Adolf Hitler, the Third Reich’s leader, had a mediocre education.
Fine art was the only subject in which young Adolf excelled. As a result, it is not surprising that Adolf Hitler aspired to be an artist as a child.
In Mein Kampf, his partly autobiographical book, Hitler described how, as a child, he aspired to be an artist, but his ambition was dashed when he failed the entrance exams to the Vienna Academy of Arts. Hitler was denied admission twice: once in 1907 and once in 1908. The members of the examination committee thought he was better at architecture than painting. One of the teachers, who treated him kindly and believed that the applicant still possessed some talent, suggested that Hitler apply to the architectural academy. However, in order to do so, he would have to return to high school, from which Hitler had already dropped out and did not wish to return.

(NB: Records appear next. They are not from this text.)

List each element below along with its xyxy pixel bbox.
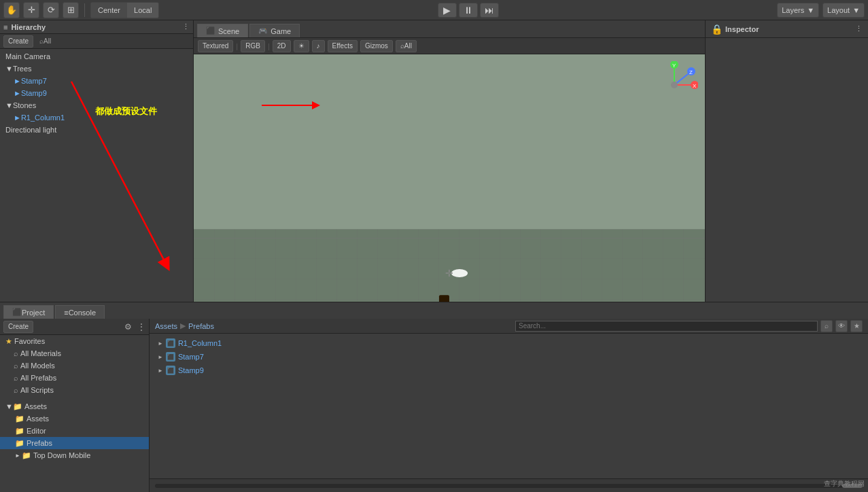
- rgb-btn[interactable]: RGB: [241, 40, 265, 52]
- project-settings-icon[interactable]: ⚙: [124, 322, 132, 332]
- svg-point-17: [671, 82, 678, 88]
- hierarchy-trees[interactable]: ▼ Trees: [0, 63, 193, 75]
- favorites-group[interactable]: ★ Favorites: [0, 335, 149, 347]
- hierarchy-stamp9[interactable]: ► Stamp9: [0, 87, 193, 99]
- hierarchy-create-btn[interactable]: Create: [3, 35, 33, 48]
- tab-project[interactable]: ⬛ Project: [3, 305, 54, 319]
- assets-topdownmobile-label: Top Down Mobile: [33, 451, 90, 459]
- prefab-stamp7-arrow-icon: ►: [158, 354, 163, 360]
- prefab-list: ► ⬛ R1_Column1 ► ⬛ Stamp7 ► ⬛ Stamp9: [150, 334, 868, 380]
- all-scripts-search-icon: ⌕: [14, 386, 18, 394]
- trees-arrow-icon: ▼: [5, 65, 13, 73]
- breadcrumb-prefabs[interactable]: Prefabs: [188, 322, 214, 330]
- hierarchy-r1column1[interactable]: ► R1_Column1: [0, 111, 193, 124]
- assets-assets-item[interactable]: 📁 Assets: [0, 412, 149, 425]
- svg-text:X: X: [693, 83, 697, 89]
- pause-btn[interactable]: ⏸: [459, 3, 478, 18]
- project-options-icon[interactable]: ⋮: [137, 322, 145, 332]
- project-scrollbar: [150, 478, 868, 492]
- gizmo-svg: Y Z X: [650, 61, 698, 109]
- layers-arrow-icon: ▼: [807, 6, 814, 14]
- all-models-item[interactable]: ⌕ All Models: [0, 359, 149, 372]
- stamp9-label: Stamp9: [21, 89, 47, 97]
- game-tab-icon: 🎮: [258, 27, 268, 35]
- all-prefabs-item[interactable]: ⌕ All Prefabs: [0, 372, 149, 384]
- svg-text:Z: Z: [689, 69, 693, 75]
- stamp7-arrow-icon: ►: [14, 77, 21, 85]
- move-tool-btn[interactable]: ✛: [23, 2, 39, 18]
- hierarchy-main-camera[interactable]: Main Camera: [0, 50, 193, 63]
- effects-btn[interactable]: Effects: [328, 40, 358, 52]
- assets-assets-label: Assets: [27, 415, 49, 423]
- scene-gizmo: Y Z X: [650, 61, 698, 109]
- hierarchy-menu-icon: ≡: [3, 23, 7, 31]
- hierarchy-stamp7[interactable]: ► Stamp7: [0, 75, 193, 87]
- scene-toolbar: Textured | RGB | 2D ☀ ♪ Effects Gizmos ⌕…: [194, 38, 705, 54]
- all-btn[interactable]: ⌕All: [396, 40, 417, 52]
- prefab-stamp7[interactable]: ► ⬛ Stamp7: [150, 350, 868, 364]
- scale-tool-btn[interactable]: ⊞: [63, 2, 79, 18]
- audio-btn[interactable]: ♪: [312, 40, 325, 52]
- prefab-stamp9-arrow-icon: ►: [158, 368, 163, 374]
- assets-topdownmobile-folder-icon: 📁: [22, 451, 31, 460]
- stamp7-label: Stamp7: [21, 77, 47, 85]
- sun-btn[interactable]: ☀: [294, 40, 309, 52]
- assets-topdownmobile-item[interactable]: ► 📁 Top Down Mobile: [0, 449, 149, 461]
- crosshair-icon: ✛: [445, 268, 453, 279]
- project-create-btn[interactable]: Create: [3, 321, 33, 333]
- scene-tab-label: Scene: [218, 27, 239, 35]
- 2d-btn[interactable]: 2D: [273, 40, 291, 52]
- scroll-track[interactable]: [155, 484, 863, 488]
- project-eye-btn[interactable]: 👁: [835, 320, 848, 332]
- local-btn[interactable]: Local: [127, 3, 158, 18]
- all-materials-search-icon: ⌕: [14, 349, 18, 357]
- console-tab-label: Console: [69, 309, 96, 317]
- all-materials-item[interactable]: ⌕ All Materials: [0, 347, 149, 359]
- r1column1-arrow-icon: ►: [14, 113, 21, 122]
- all-models-label: All Models: [20, 362, 55, 370]
- project-content: Assets ▶ Prefabs ⌕ 👁 ★ ► ⬛ R1_Column1 ► …: [150, 319, 868, 492]
- svg-rect-0: [194, 54, 705, 230]
- tab-game[interactable]: 🎮 Game: [249, 24, 300, 37]
- prefab-r1column1[interactable]: ► ⬛ R1_Column1: [150, 336, 868, 350]
- breadcrumb-assets[interactable]: Assets: [155, 322, 177, 330]
- tab-scene[interactable]: ⬛ Scene: [197, 24, 248, 37]
- project-tab-icon: ⬛: [12, 308, 22, 317]
- textured-btn[interactable]: Textured: [198, 40, 233, 52]
- project-breadcrumb-bar: Assets ▶ Prefabs ⌕ 👁 ★: [150, 319, 868, 334]
- assets-group-label: Assets: [24, 402, 47, 410]
- prefab-r1column1-icon: ⬛: [166, 338, 175, 348]
- assets-prefabs-item[interactable]: 📁 Prefabs: [0, 437, 149, 449]
- project-search-btn[interactable]: ⌕: [820, 320, 833, 332]
- inspector-options-icon[interactable]: ⋮: [855, 24, 863, 33]
- hand-tool-btn[interactable]: ✋: [3, 2, 20, 18]
- assets-editor-item[interactable]: 📁 Editor: [0, 425, 149, 437]
- tab-console[interactable]: ≡ Console: [55, 305, 105, 319]
- project-search-input[interactable]: [515, 321, 818, 332]
- project-toolbar: Create ⚙ ⋮: [0, 319, 149, 335]
- all-scripts-item[interactable]: ⌕ All Scripts: [0, 384, 149, 396]
- project-star-btn[interactable]: ★: [850, 320, 863, 332]
- layout-dropdown[interactable]: Layout ▼: [822, 3, 865, 18]
- favorites-label: Favorites: [14, 337, 45, 345]
- hierarchy-options-icon[interactable]: ⋮: [182, 22, 190, 31]
- project-sidebar: Create ⚙ ⋮ ★ Favorites ⌕ All Materials ⌕: [0, 319, 150, 492]
- assets-folder-icon: 📁: [13, 402, 22, 411]
- hierarchy-title: Hierarchy: [11, 23, 46, 31]
- assets-group[interactable]: ▼ 📁 Assets: [0, 400, 149, 412]
- play-btn[interactable]: ▶: [438, 3, 457, 18]
- step-btn[interactable]: ⏭: [480, 3, 499, 18]
- watermark: 查字典教程网: [824, 479, 865, 489]
- center-btn[interactable]: Center: [91, 3, 127, 18]
- prefab-stamp9[interactable]: ► ⬛ Stamp9: [150, 364, 868, 377]
- toolbar-sep2: |: [268, 42, 270, 50]
- favorites-star-icon: ★: [5, 337, 12, 346]
- layers-dropdown[interactable]: Layers ▼: [777, 3, 819, 18]
- breadcrumb-separator: ▶: [180, 321, 186, 330]
- bottom-tabs: ⬛ Project ≡ Console: [0, 302, 868, 319]
- prefab-stamp9-icon: ⬛: [166, 366, 175, 375]
- gizmos-btn[interactable]: Gizmos: [360, 40, 393, 52]
- rotate-tool-btn[interactable]: ⟳: [43, 2, 59, 18]
- hierarchy-directional-light[interactable]: Directional light: [0, 124, 193, 136]
- hierarchy-stones[interactable]: ▼ Stones: [0, 99, 193, 111]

After being denied admission to the Vienna Academy of Fine Arts, Hitler stays in the city and works as an artist. Hitler painted and sold postcards depicting scenes from his life in Vienna, and he frequently visited the artists’ cafe in Munich, hoping that the established artists who frequented the establishment would teach him how to draw professionally.
The work provided a good income, so much so that he refused the monthly pension due to him as an orphan in favor of his sister Paula in May 1911.
Who knows what would have happened if Hitler had become an artist or an architect. But history cannot be reversed, and now, decades later, we can look at Adolf Hitler’s canvases and wonder how a man with such an extraordinary life fate could be the author of these truly wonderful paintings.
Flowers, landscapes, and still lives… But Hitler’s true “skate” was still images of buildings. He attempted to capture on canvas the most beautiful squares, streets, and avenues of the cities he visited. By the way, it is well known that his postcards depicting architectural monuments were extremely popular among tourists.
But he either didn’t know how or didn’t want to draw people. In any case, Hitler was denied admission to the Academy of Arts precisely because of his poor-quality portrait drawings.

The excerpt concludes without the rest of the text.